Меф уже уходил, когда Чимоданов, которого тянуло общаться,
вдруг спросил:
– Слушай, тебя милиция на улице останавливает?
– Нет.
– А меня останавливает. Раза два в день точно. «Куда
идешь?» – спрашивают. Какое им дело куда? – пожаловался Петруччо.
– Еще бы. Как тебя не остановить? Идет взъерошенный тип
с боевым топором, в попугайской рубашке, подстриженный в стиле «Не пытайте
меня! Я все скажу!».
– С топором я редко хожу. Во всяком случае, не
всегда, – буркнул Петруччо.
С остальным он спорить не стал. Только энергично почесал
лоб. Майорские погоны встопорщились, как крылышки у бройлерного цыпленка.
Оставив Чимоданова, Меф продолжил свою бесцельную прогулку.
Хотя нет. Цель все же существовала. Сегодня она формулировалась примерно так:
обойти вокруг Садового кольца и постараться ни разу не подумать ни о чем
неприятном.
Минут десять спустя Буслаев вышел на набережную и,
облокотившись на черные, недавно окрашенные перила, глянул вниз. Яуза понуро
влачила в бетонных берегах свои воды. Вид у реки был измученный. Она напомнила
Мефу человека, который упал в лужу, попытался отчиститься, но лишь втер грязь и
теперь с ненавистью к самому себе тащится домой, брезгливо ощущая, как чавкают
ботинки и липнут к ногам мокрые брюки.
Дарх провис на цепи, качнулся над водой. Следуя внезапному порыву,
Меф наклонился, перевесился через перила и нагнул голову. Под тяжестью дарха
замешкавшаяся цепь скользнула по затылку и понеслась вниз, к воде.

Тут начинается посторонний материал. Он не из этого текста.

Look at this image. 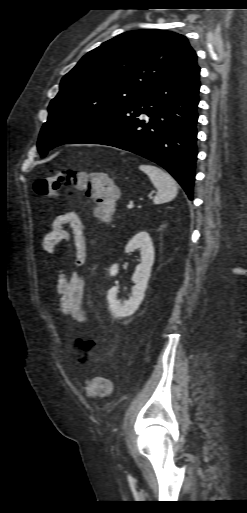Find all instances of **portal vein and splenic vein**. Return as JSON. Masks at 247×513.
Segmentation results:
<instances>
[{
  "label": "portal vein and splenic vein",
  "instance_id": "obj_1",
  "mask_svg": "<svg viewBox=\"0 0 247 513\" xmlns=\"http://www.w3.org/2000/svg\"><path fill=\"white\" fill-rule=\"evenodd\" d=\"M133 207H134V205H133V204H129V205H127V209H128V210H131Z\"/></svg>",
  "mask_w": 247,
  "mask_h": 513
}]
</instances>
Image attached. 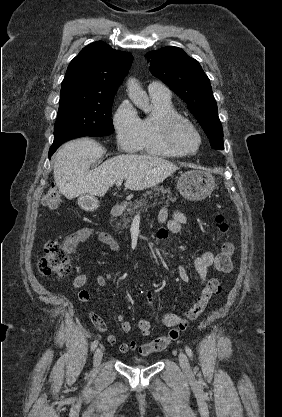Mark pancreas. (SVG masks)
Returning a JSON list of instances; mask_svg holds the SVG:
<instances>
[{
  "instance_id": "1",
  "label": "pancreas",
  "mask_w": 282,
  "mask_h": 417,
  "mask_svg": "<svg viewBox=\"0 0 282 417\" xmlns=\"http://www.w3.org/2000/svg\"><path fill=\"white\" fill-rule=\"evenodd\" d=\"M153 192L155 196L163 194L160 202H163L164 198H166L164 194H167L165 204H167L168 200H172V202H175L176 200V196L175 198L171 196L172 192L170 188H164V186H152L151 190H146V192H144L143 198H140V200H136V204H131L132 209H126V213H124V215H120V223H117L118 231L119 229H129L128 223H131L133 219L132 215H135V213H137V209H140V211H142V206H146L147 196H149V198H152L150 194H153ZM128 215H131V217H128Z\"/></svg>"
}]
</instances>
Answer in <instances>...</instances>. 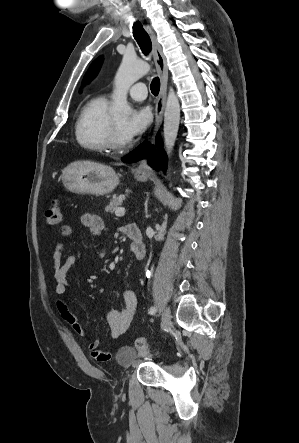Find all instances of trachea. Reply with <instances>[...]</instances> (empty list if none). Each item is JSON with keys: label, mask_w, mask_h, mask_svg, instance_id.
Masks as SVG:
<instances>
[{"label": "trachea", "mask_w": 299, "mask_h": 443, "mask_svg": "<svg viewBox=\"0 0 299 443\" xmlns=\"http://www.w3.org/2000/svg\"><path fill=\"white\" fill-rule=\"evenodd\" d=\"M133 36L143 54L146 56L149 55L152 49L151 40L148 33L143 29L142 25L139 22H135L133 25ZM150 89L153 95H158L160 90V80L158 77H155L152 80L150 84Z\"/></svg>", "instance_id": "3493384b"}]
</instances>
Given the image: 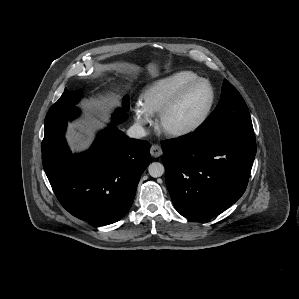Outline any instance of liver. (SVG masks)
<instances>
[{
    "instance_id": "1",
    "label": "liver",
    "mask_w": 299,
    "mask_h": 299,
    "mask_svg": "<svg viewBox=\"0 0 299 299\" xmlns=\"http://www.w3.org/2000/svg\"><path fill=\"white\" fill-rule=\"evenodd\" d=\"M87 130L82 125H75L68 131L67 139L72 147L82 145Z\"/></svg>"
}]
</instances>
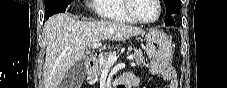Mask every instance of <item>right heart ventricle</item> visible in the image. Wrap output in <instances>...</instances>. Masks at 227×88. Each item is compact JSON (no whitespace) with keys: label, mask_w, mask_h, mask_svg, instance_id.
<instances>
[{"label":"right heart ventricle","mask_w":227,"mask_h":88,"mask_svg":"<svg viewBox=\"0 0 227 88\" xmlns=\"http://www.w3.org/2000/svg\"><path fill=\"white\" fill-rule=\"evenodd\" d=\"M127 0H93V9L103 19L134 23L125 11Z\"/></svg>","instance_id":"right-heart-ventricle-1"}]
</instances>
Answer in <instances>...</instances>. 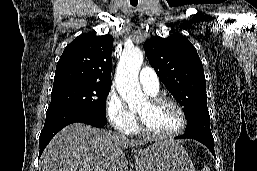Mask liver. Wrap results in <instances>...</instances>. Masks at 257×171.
<instances>
[{"mask_svg": "<svg viewBox=\"0 0 257 171\" xmlns=\"http://www.w3.org/2000/svg\"><path fill=\"white\" fill-rule=\"evenodd\" d=\"M146 143L74 123L57 133L45 148L41 171H128L124 150Z\"/></svg>", "mask_w": 257, "mask_h": 171, "instance_id": "liver-1", "label": "liver"}]
</instances>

– Бульк! Непредвиденная случайность! – зачем-то
сказал Меф, хотя никто пока не заставлял его оправдываться.
На всякий случай он стиснул зубы, ожидая неминуемой боли,
которая должна была захлестнуть его в момент разлуки с дархом. Однако больно не
было. Все прошло на удивление легко и гладко. Слишком легко и слишком гладко.

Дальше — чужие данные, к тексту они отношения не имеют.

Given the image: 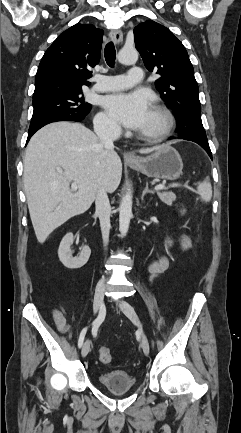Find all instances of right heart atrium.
Here are the masks:
<instances>
[{"instance_id": "right-heart-atrium-1", "label": "right heart atrium", "mask_w": 241, "mask_h": 433, "mask_svg": "<svg viewBox=\"0 0 241 433\" xmlns=\"http://www.w3.org/2000/svg\"><path fill=\"white\" fill-rule=\"evenodd\" d=\"M95 128L98 132L109 135H117L120 133L118 124L107 114L101 112L95 118Z\"/></svg>"}]
</instances>
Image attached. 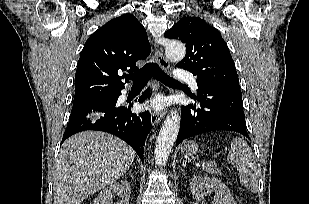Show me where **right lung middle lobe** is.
<instances>
[{
	"mask_svg": "<svg viewBox=\"0 0 309 204\" xmlns=\"http://www.w3.org/2000/svg\"><path fill=\"white\" fill-rule=\"evenodd\" d=\"M112 96H114V95L106 96V97L99 98V99H96V100H106V99H108V98H110V97H112ZM93 101H94V100H93Z\"/></svg>",
	"mask_w": 309,
	"mask_h": 204,
	"instance_id": "dd1d6c3e",
	"label": "right lung middle lobe"
}]
</instances>
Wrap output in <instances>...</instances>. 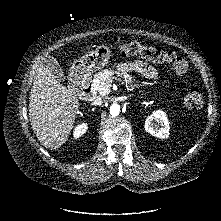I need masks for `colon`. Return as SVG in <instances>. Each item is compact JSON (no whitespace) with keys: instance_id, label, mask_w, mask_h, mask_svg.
<instances>
[{"instance_id":"colon-1","label":"colon","mask_w":221,"mask_h":221,"mask_svg":"<svg viewBox=\"0 0 221 221\" xmlns=\"http://www.w3.org/2000/svg\"><path fill=\"white\" fill-rule=\"evenodd\" d=\"M120 52L124 57L139 54L152 62L168 64L178 76L184 75L188 70L187 61L175 52L158 47H147L137 41L123 44ZM184 102L187 107L197 109L203 104V96L199 90L192 89L187 93Z\"/></svg>"}]
</instances>
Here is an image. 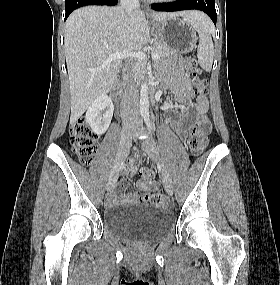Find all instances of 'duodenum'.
Wrapping results in <instances>:
<instances>
[{
    "mask_svg": "<svg viewBox=\"0 0 280 285\" xmlns=\"http://www.w3.org/2000/svg\"><path fill=\"white\" fill-rule=\"evenodd\" d=\"M126 64L129 65V62L127 61ZM157 91H158V86L155 83L151 82V93L154 98L157 95Z\"/></svg>",
    "mask_w": 280,
    "mask_h": 285,
    "instance_id": "410a0bca",
    "label": "duodenum"
}]
</instances>
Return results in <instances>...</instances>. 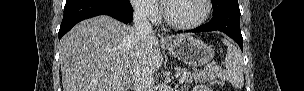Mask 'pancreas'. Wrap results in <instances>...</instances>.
<instances>
[{
    "label": "pancreas",
    "instance_id": "cf45deb5",
    "mask_svg": "<svg viewBox=\"0 0 304 91\" xmlns=\"http://www.w3.org/2000/svg\"><path fill=\"white\" fill-rule=\"evenodd\" d=\"M177 71L182 75L187 72L185 69L177 68ZM219 79V80H217ZM223 79V71L219 67L208 66L204 68V70L196 71L193 73H189L186 78V82L191 83L195 82H204L208 81L212 84L217 83L221 84Z\"/></svg>",
    "mask_w": 304,
    "mask_h": 91
}]
</instances>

Ему даже не захотелось прыгнуть в Яузу вслед за цепью. Меф нахмурился, смутно
понимая, что так просто ничего не бывает.
«Может, это оттого, что дарх сейчас в воде, а вода
нейтрализует магию?» – подумал он, прикидывая, что дарх, как порождение
Тартара, не слишком дружественен земным стихиям, особенно упорной и миролюбивой
воде.
Яуза оставалась по-прежнему спокойной. Буслаев только
приблизительно сумел бы определить сейчас место, куда упал дарх. Меф быстро
пошел к метро. Сделал шагов тридцать и телепортировал, понимая, что слишком
взбудоражен, чтобы продолжать путь пешком.
* * *
Меф был уже на Большой Дмитровке, когда перед носом у него
что-то пронеслось. Он ощутил упругий толчок ветра. В дверь резиденции вонзился
дротик. Меф перекатился, уходя с линии следующего возможного броска, и выхватил
меч. Меч Древнира покинул ножны неохотно. Он раньше Мефа понял, что рубить
некого. На наследника никто не нападал.
Меф выругал себя. Интуиция не сработала. Никакого
предвидения опасности. Может, причина в том, что дротик намеренно был пущен
мимо? Буслаев подошел к дротику и, не прикасаясь, осмотрел его. Судя по всему,
это был заговоренный дротик, пущенный с расстояния километров в тридцать.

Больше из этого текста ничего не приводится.